I do like the idea of letting the model ask for source code.
It’s all about attention / context.
I’ve almost finished an interactive file selector inspired by git add interactive, with the addition of a tree display.
I’m giving myself the option to output collated code to a file, or copy it to clipboard, or just hold onto it for the next prompt.
I know aider does this stuff, but because I’m automating my own workflow, it’s worth doing it myself.
Is it the same as ollama?
I don't know how useful this is, but my immediate reaction to the animation on the front page was "that's literally worse then the alternative".
Because the example given was "change the color of a component".
Now, it's obviously fairly impressive that a machine can go from plain text to identifying a react component and editing it...but the process to do so literally doesn't save me any time.
"Can you change the current colour of headercomponent.tsx to <some color> and increase the size vertical to 15% of vh" is a longer to type sentence then the time it would take to just open the file and do that.
Moreover, the example is in a very "standard" format. What happens if I'm not using styled components? What happens if that color is set from a function? In fact none of the examples shown seem gamechanging in anyway (i.e. the Confluence example is also what a basic script could do, or a workflow, or anything else - and is still essentially "two mouseclicks" rather then writing out a longer English sentence and then I would guess, waiting substantially more time for inferrence to run.
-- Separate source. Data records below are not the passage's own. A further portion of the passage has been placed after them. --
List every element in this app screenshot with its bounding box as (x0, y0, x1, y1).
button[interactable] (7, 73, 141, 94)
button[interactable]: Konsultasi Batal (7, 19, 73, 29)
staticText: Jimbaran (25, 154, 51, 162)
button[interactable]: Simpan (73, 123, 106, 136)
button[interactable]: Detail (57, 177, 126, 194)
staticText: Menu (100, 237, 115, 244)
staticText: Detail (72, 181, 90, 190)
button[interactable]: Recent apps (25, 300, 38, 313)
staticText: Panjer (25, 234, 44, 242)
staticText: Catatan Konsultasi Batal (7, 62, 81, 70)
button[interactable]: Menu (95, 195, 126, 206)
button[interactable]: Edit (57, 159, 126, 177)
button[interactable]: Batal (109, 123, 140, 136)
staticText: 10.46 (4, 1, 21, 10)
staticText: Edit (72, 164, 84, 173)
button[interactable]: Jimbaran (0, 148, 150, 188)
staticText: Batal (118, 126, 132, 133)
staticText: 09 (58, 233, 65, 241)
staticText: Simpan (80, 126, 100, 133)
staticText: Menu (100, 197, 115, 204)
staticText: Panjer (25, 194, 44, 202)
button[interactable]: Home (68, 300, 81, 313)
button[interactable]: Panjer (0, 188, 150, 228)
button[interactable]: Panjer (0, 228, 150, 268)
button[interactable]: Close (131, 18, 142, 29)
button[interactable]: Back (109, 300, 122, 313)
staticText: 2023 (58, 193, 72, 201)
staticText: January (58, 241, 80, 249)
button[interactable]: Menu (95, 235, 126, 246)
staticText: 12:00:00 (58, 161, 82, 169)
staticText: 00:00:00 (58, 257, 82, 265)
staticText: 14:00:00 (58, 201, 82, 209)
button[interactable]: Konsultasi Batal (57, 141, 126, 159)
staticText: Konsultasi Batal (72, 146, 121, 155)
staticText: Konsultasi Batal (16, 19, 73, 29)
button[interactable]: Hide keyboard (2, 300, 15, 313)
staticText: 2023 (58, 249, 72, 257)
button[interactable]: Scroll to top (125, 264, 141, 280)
I agree with the process not saving any of our time. however aren't examples supposed to be simple?
Take it from Aider example: https://github.com/Aider-AI/aider It asked to add a param and typing to a function. Would that save us more time? I don't think so. but it's a good peek of what it can do
just like any other hello world example i suppose
Examples are supposed to be simple when they illustrate a process we already know works.
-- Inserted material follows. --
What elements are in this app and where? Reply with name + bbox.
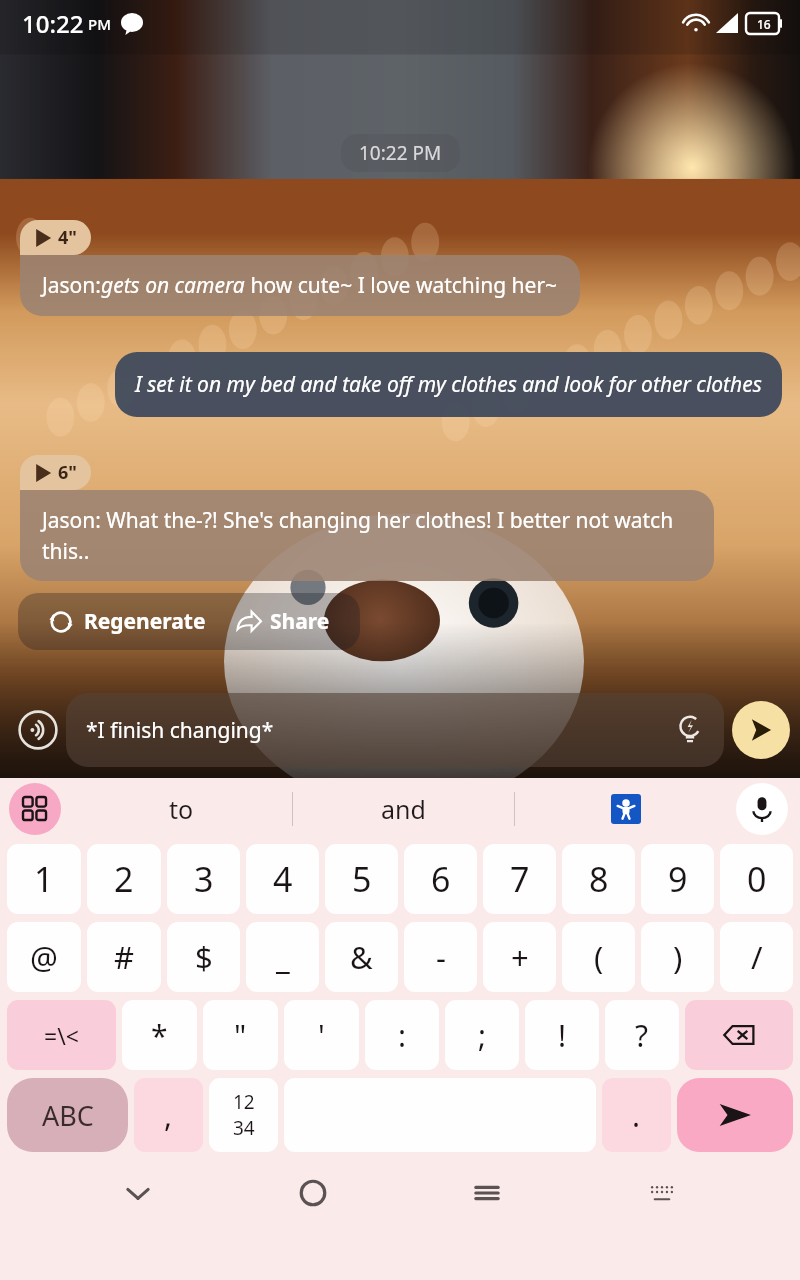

With AI the challenge is that we need to convince the reader that the tool will work. So that calls for a different kind of example.
If you don't know how implement it how can you be sure LLM will do it correctly?
If the task is not simple then break it into simple tasks. Then each of them is as easy as color change.
On the one hand, this isn’t a great example for you because you already knew how to do that. There’s probably no good way to automate trivial changes that you can make off the top of your head, and have it be faster than just doing it yourself.
I’ve found LLMs most useful for doing things with unfamiliar tooling, where you know what you want to achieve but not exactly how to do it.
On the other hand, it’s an okay test case because you can easily verify the results.
Yeah the fact that just composing the first prompt would take me longer than just doing the thing is my biggest blocker to using any of these tools on a regular basis
Which is also assuming it gets it right the first prompt, and not 15 minutes of prompt hacking later, giving up and doing it the old fashioned way anyway.
The risk of wasted time is higher than the proposed benefit, for most of my current use cases. I don't do heaps of glue code, it's mostly business logic, and one off fixes, so I have not found LLMs to be useful day to day at work.
Where it has been useful is when I need to do a task with tech I don't use often. I usually know exactly what I want to do but don't have the myriad arcane details. A great example would be needing to do a complex MongoDB query when I don't normally use Mongo.
Cursor + Sonnet has been great for scaffolding tests.
I'll stub out tests (just a name and `assert true`) and have it fill them in. It usually gets them wrong, but I can fix one and then have it update the rest to match.
Not perfect, but beats writing all the tests myself.
How does this compare to Cline or Cursor's Composer agent?
Are people finding agent frameworks useful or they are unnecessary dependencies like Langchain?
Regarding the “Extensible,” doesn’t that completely moot its whole point?